Tuesday, December 18, 2007

Blow Up the Silos and Achieve Consistent Customer Communications

Since I've been consulting, I've had the pleasure of doing what I call End To End reviews for several e-commerce clients. In performing an E2E review, I review all online copy and communications from a customer perspective.

As such, I take the role of the customer, typically starting at the home page, moving through the information gathering process, the product catalogue, the purchase process, the fulfillment process, the support process, the follow-up communications and customer marketing.

What I've found without exception is that at some point there is a communications breakdown where the tone or logic in the communications stream breaks down, leaving a disjointed customer experience.

These breakdowns might occur in the sales process (feature-based language on the product page turns into high pressure sales talk on the "buy" page), the fulfillment process (your ecommerce/cart vendor uses dramatically different language or contradicts what your site says up to that point), or the service process (the customer service pages feel like they are from a different company than the rest of the site).

Usually, these disjoints are caused by the fact that these different areas of the site have different "owners" who are ultimately responsible for them. These areas become their own "silos" and exist more or less independently from each other.

While this may makes sense from an internal perspective, it makes zero sense to your visitors.

How do you solve this problem? Well, unfortunately for many companies with long-established business processes, truly "blowing up" the silos is not necessarily an option. The single easiest answer is to appoint a customer advocate within the company who has the sufficient authority to oversee the continuity of c0mmunications. This might be your Director of Marketing or can be someone more junior, as long as they are senior enough (or respected enough) to get different parties within the company to get on the same page.

The tools required to perform an E2E review are not particularly sophisticated.

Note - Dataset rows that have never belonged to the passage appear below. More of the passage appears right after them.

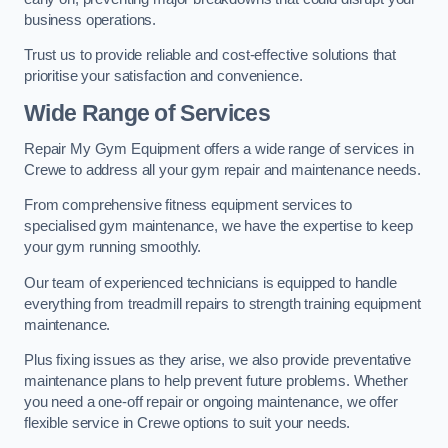
business operations.
Trust us to provide reliable and cost-effective solutions that
prioritise your satisfaction and convenience.
Wide Range of Services
Repair My Gym Equipment offers a wide range of services in
Crewe to address all your gym repair and maintenance needs.
From comprehensive fitness equipment services to
specialised gym maintenance, we have the expertise to keep
your gym running smoothly.
Our team of experienced technicians is equipped to handle
everything from treadmill repairs to strength training equipment
maintenance.
Plus fixing issues as they arise, we also provide preventative
maintenance plans to help prevent future problems. Whether
you need a one-off repair or ongoing maintenance, we offer
flexible service in Crewe options to suit your needs.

Going through your most common customer processes, "screenshotting" your progress along the way, and making notations as you go is more or less all you need to do.

The first time you do this, I virtually guarantee you'll find and document some disconnects in your communications process that will be sufficient to get stakeholder buy-in if you present the information tactfully.

Alternatively, if you don't have the time to invest or don't have someone who can ignore the trees and see the forest, it's definitely a project worthy of bringing in help for. Either way, I have yet to see a company that does not have some serious breakdowns in their communications process, so it's definitely something you should have a look at.